Extracted page text data:
-------------------------

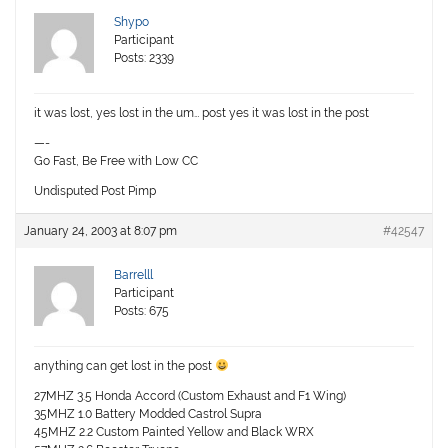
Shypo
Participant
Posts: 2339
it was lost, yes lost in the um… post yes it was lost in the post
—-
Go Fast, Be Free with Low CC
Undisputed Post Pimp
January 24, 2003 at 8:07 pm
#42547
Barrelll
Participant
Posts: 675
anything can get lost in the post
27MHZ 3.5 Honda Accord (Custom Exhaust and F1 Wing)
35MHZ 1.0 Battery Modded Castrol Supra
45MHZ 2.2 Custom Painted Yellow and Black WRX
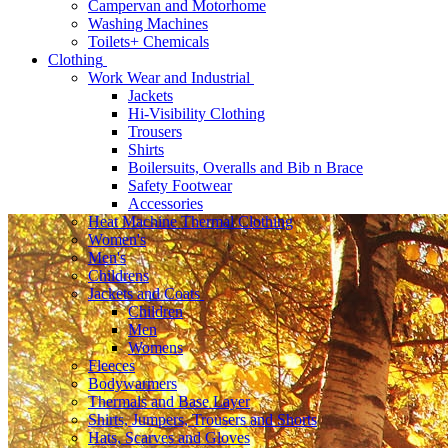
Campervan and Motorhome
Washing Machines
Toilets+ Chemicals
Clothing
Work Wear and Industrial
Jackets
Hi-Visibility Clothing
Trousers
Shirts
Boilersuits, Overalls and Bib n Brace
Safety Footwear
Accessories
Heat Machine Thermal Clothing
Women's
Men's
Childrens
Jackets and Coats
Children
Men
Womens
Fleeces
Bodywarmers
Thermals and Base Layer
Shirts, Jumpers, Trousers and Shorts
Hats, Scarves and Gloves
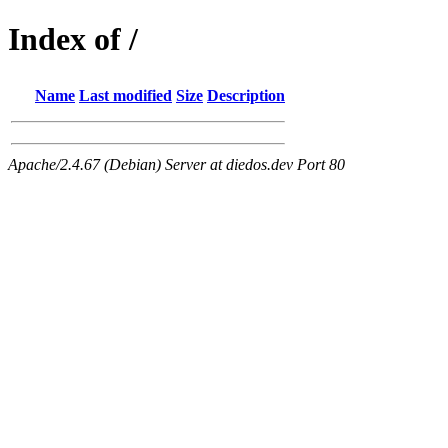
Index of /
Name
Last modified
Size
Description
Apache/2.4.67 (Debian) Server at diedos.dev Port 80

-------------------------

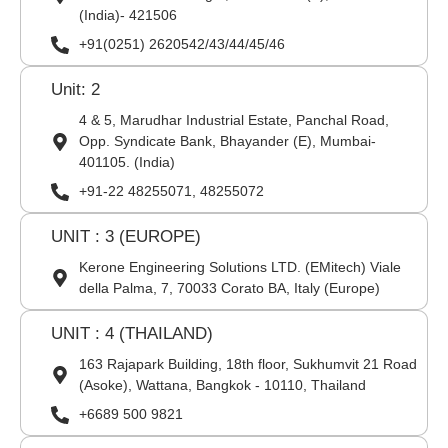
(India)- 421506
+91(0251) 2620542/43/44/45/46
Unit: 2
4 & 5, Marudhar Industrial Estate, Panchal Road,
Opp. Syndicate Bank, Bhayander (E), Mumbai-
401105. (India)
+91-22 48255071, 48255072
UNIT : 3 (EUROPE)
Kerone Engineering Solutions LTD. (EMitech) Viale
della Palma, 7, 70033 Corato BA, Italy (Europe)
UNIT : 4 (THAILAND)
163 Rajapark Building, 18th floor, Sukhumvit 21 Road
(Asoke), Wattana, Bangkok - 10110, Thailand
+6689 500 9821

-------------------------

TASK
Bring together all lines in the records where the word "Industrial" is found.

EXERCISE RESULT
Work Wear and Industrial
4 & 5, Marudhar Industrial Estate, Panchal Road,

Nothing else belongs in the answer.